While the concepts of digitalisation and Industry 4.0 are making rapid inroads into the European manufacturing sector, there are several aspects that can be still incorporated into the system to strengthen the goal of optimal process operations. One such aspect to the digitalisation vision is the "cognitive element", where the process plants can learn from pattern recognition in historical data and adapt to changes in the process, simultaneously being able to predict unwanted events in the operation before they happen. Through this project, COGNITWIN (Cognitive Digital Twin), we aim to add the cognitive elements to the existing process control systems and thus enabling their capability to self-organise and offer solutions to unpredicted behaviours.

Our strategic, high-level objective is to establish the fully digitalized concept of self-learning and proactive next generation of Digital Twins, which operate in the hybrid world and can i) recognize, forecast and communicate less optimal process behaviour well before these occur and ii) adjust itself in order to keep the process continuously close to or at optimum. 

 

Specific Objectives:

  • COGNITWIN for Industry Process Excellence: Show improved performance in cognitive production plants by a technology demonstration of fully digitalized pilots.
  • Cognitive Digital Twins for Cognitive Retrofitting: Enabling an efficient and well-defined approach for “cognitive augmentation” of physical assets, processes and systems for Cognitive Digital Transformation in Process industry.
  • Hybrid Twins for Optimised Process Performance by hybrid models that combines first principle and data-driven models and use machine learning, AI and the connected data bases to pro-active forecast and communication, as well as self-learning by recognition of patterns in the data.
  • COGNITWIN Interoperability Toolbox as a Service: A reference architecture for the cognitive elements including of Big Data, Databases, IoT, Smart Sensors, Machine Learning, and AI technologies that realizes hybrid modelling, self-adaptivity and cognitive recognition, leveraging/extending the existing work into relevant communities.

 

  • COGNITWIN for increasing European Technology Dominance: Ensure the dominance of the Europe in technologies related to cognitive plants, thereby influencing the further development of Big Data, Databases, IoT, Smart Sensors, Hybrid Modelling, Machine Learning and AI technologies in relevant communities, focusing on the capabilities of the developed technologies for creating new generations of self-adaptive and cognitive algorithms and models. 
  • COGNITWIN for SPIRE: Ensure the knowledge transfer of results and experiences from the COGNITWIN project to the SPIRE Process Industry community, focusing on active participation in the new SPIRE DG7 Digitalisation group and in SPIRE organized events.
  • COGNITWIN for boosting European Industry: Provide competitive advantage to the European industry, esp.

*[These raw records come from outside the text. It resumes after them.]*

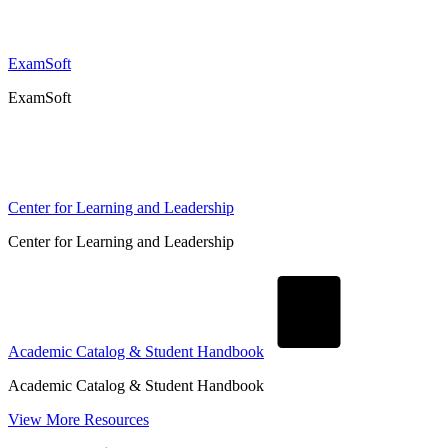
ExamSoft
ExamSoft
Center for Learning and Leadership
Center for Learning and Leadership
Academic Catalog & Student Handbook
Academic Catalog & Student Handbook
View More Resources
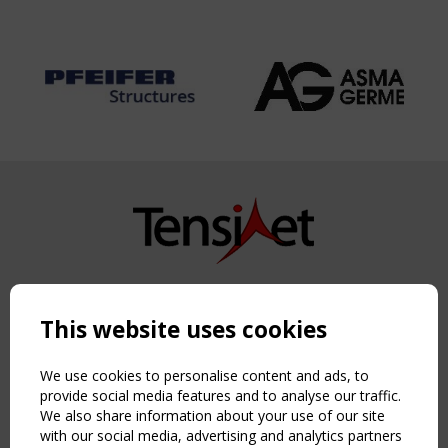
Copyright TensiNet 2015-2026. All rights reserved.
Powered by:
a
ware
This website uses cookies
NAVIGATION
Home
We use cookies to personalise content and ads, to
About
provide social media features and to analyse our traffic.
We also share information about your use of our site
News & Events
with our social media, advertising and analytics partners
Inspiring & knowledge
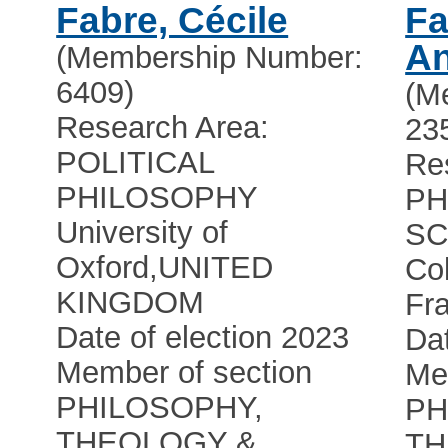
Fabre, Cécile
Fa
A
(Membership Number:
6409)
(M
Research Area:
23
POLITICAL
Re
PHILOSOPHY
PH
University of
SC
Oxford
,
UNITED
Co
KINGDOM
Fr
Date of election 2023
Dat
Member of section
Me
PHILOSOPHY,
PH
THEOLOGY &
TH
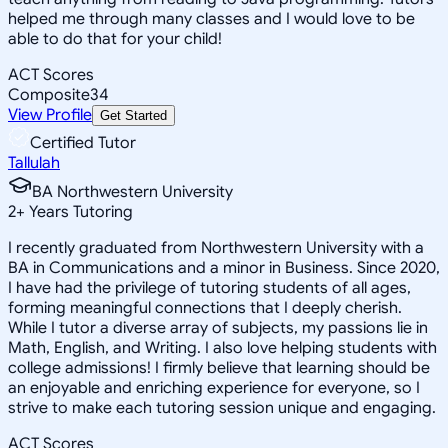
helped me through many classes and I would love to be
able to do that for your child!
ACT Scores
Composite
34
View Profile
Get Started
Certified Tutor
Tallulah
BA Northwestern University
2
+
Years Tutoring
I recently graduated from Northwestern University with a
BA in Communications and a minor in Business. Since 2020,
I have had the privilege of tutoring students of all ages,
forming meaningful connections that I deeply cherish.
While I tutor a diverse array of subjects, my passions lie in
Math, English, and Writing. I also love helping students with
college admissions! I firmly believe that learning should be
an enjoyable and enriching experience for everyone, so I
strive to make each tutoring session unique and engaging.
ACT Scores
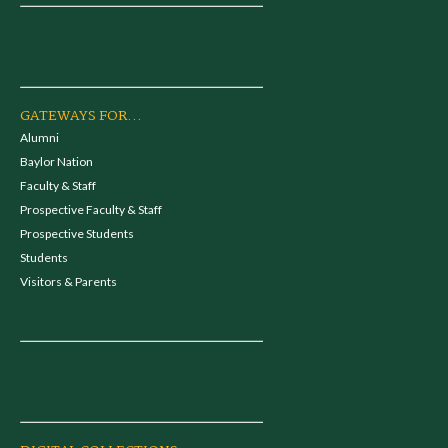
GATEWAYS FOR...
Alumni
Baylor Nation
Faculty & Staff
Prospective Faculty & Staff
Prospective Students
Students
Visitors & Parents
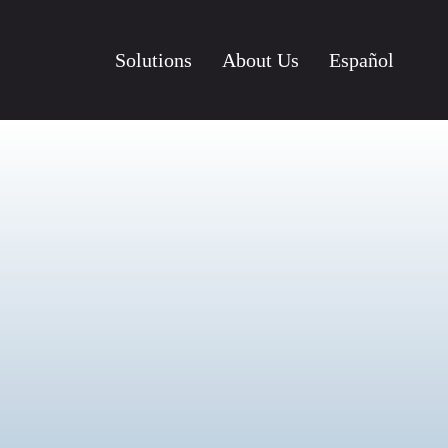
Solutions
About Us
Español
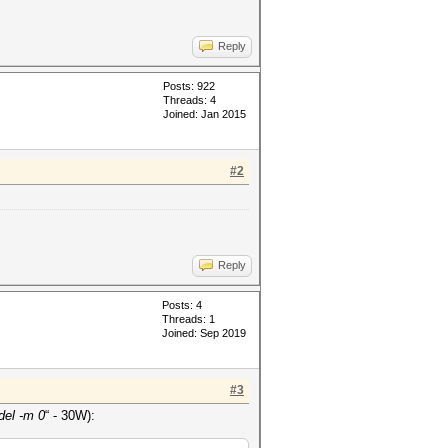
Reply
Posts: 922
Threads: 4
Joined: Jan 2015
#2
Reply
Posts: 4
Threads: 1
Joined: Sep 2019
#3
el -m 0
“ - 30W):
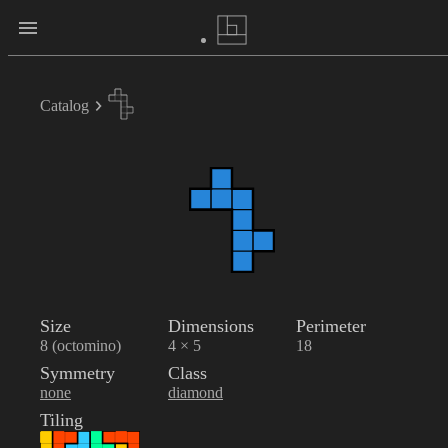
Catalog
Size
Dimensions
Perimeter
8 (octomino)
4 × 5
18
Symmetry
Class
none
diamond
Tiling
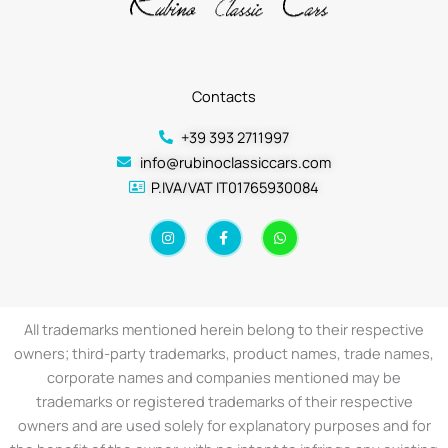
Contacts
+39 393 2711997
info@rubinoclassiccars.com
P.IVA/VAT IT01765930084
I
F
W
n
a
h
s
c
a
t
e
t
a
b
s
g
o
a
r
o
p
a
k
p
All trademarks mentioned herein belong to their respective
m
-
f
owners; third-party trademarks, product names, trade names,
corporate names and companies mentioned may be
trademarks or registered trademarks of their respective
owners and are used solely for explanatory purposes and for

SMEs in the global market, through better exploitation of the synergies between Big Data, Databases, IoT, Smart Sensors, Hybrid Modelling, Machine Learning and AI technologies for an efficient resolution of complex process industrial challenges.
  • Effective dissemination and ensuring transfer of knowledge and experience generated in the pilots to the wide (European) audience in different industrial sectors by providing practical experiences from large-scale pilots to hundreds of companies through associated DIHs.